Junge Frauen und Männer pochen auf ihre Individualität. Unsere Multioptionsgesellschaft bietet dazu ungeahnte Möglichkeiten. Noch nie gab es so viele Alternativen, sich von den Eltern abzugrenzen, eigene innovative Lebensentwürfe zu realisieren. Und auch Berufslaufbahnen einzuschlagen, unter denen sich Vater und Mutter kaum etwas vorstellen können.
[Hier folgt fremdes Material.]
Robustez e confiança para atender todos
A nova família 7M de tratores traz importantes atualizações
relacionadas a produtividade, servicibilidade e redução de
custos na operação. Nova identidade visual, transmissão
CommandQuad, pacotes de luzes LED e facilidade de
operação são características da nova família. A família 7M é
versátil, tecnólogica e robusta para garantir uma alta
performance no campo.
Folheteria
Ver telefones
Während sich so mancher Jugendlicher aber mit seinen Erzeugern etwa bei der Kleiderwahl und dem Musikgeschmack harte Auseinandersetzungen liefert, trifft das auf die Berufswahl selten zu. Dort also, wo entscheidende Weichen gestellt werden, vertrauen die jungen Leute ihren Eltern. Selten gibt es junge Männer und Frauen, die sich gegen den Willen der Eltern für eine bestimmte Ausbildung entscheiden.
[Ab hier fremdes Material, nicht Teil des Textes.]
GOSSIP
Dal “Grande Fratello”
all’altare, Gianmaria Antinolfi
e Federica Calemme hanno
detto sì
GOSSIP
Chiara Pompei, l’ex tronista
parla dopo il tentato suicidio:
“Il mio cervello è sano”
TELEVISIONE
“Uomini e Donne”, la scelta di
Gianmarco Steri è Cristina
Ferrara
Vielmehr treten die Sprösslinge oft in die Fussstapfen ihrer Erzeuger: Wie Vater und Mutter, so der Sohn oder die Tochter. Das hat ein Forschungsprojekt zu Berufsfindungsprozessen an der Pädagogischen Hochschule FHNW in Solothurn deutlich gemacht. Eltern, Bekannte und Verwandte beraten die Kinder vor dem Hintergrund ihrer eigenen Lebens- und Berufskarrieren. Das soziale und berufliche Gefüge reproduziert sich von einer Generation zur nächsten.

Das war schon immer so – und daran dürfte sich so bald nichts ändern. Eltern wollen das Beste für ihre Kinder. Wo aber bleibt der Mut von Jugendlichen und ihren Beratern, Neues zu wagen, auszubrechen aus gewohnten Bahnen – und die Vielfalt, die sich ihnen bietet, zu nutzen? Zu ihrem eigenen Vorteil – und zum Vorteil der sich ständig verändernden Gesellschaft.